* WORK TO COMPLETE *
All lines in the data below carrying the string "Panasonic" are to be located and copied.

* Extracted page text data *
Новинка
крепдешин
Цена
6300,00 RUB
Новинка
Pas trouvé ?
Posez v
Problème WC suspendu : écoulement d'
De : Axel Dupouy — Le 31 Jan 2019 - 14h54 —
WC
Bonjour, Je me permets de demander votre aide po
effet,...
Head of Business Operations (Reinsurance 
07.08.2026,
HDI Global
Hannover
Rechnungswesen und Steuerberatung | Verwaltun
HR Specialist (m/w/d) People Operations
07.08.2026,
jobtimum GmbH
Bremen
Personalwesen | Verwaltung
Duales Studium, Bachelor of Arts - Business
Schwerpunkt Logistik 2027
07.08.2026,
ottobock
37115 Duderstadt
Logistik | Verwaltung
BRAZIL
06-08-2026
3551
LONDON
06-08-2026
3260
---
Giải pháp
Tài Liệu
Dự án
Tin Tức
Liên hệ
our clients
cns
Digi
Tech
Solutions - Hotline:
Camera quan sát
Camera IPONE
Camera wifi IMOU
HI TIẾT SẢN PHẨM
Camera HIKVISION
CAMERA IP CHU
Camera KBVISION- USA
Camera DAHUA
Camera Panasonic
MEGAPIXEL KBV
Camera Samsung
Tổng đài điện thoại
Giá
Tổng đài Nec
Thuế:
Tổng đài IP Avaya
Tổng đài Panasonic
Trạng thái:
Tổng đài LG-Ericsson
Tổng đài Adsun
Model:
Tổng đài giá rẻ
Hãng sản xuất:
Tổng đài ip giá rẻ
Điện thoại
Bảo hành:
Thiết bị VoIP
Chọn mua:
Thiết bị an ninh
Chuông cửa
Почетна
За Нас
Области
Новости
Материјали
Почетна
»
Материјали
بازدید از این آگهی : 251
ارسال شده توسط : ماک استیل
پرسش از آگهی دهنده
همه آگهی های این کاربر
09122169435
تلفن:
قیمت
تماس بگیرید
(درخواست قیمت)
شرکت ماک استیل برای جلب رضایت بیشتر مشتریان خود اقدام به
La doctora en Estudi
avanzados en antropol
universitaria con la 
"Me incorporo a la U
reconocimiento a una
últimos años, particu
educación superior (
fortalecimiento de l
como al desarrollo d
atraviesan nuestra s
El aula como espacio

* ANSWER BOX *
Camera Panasonic
Tổng đài Panasonic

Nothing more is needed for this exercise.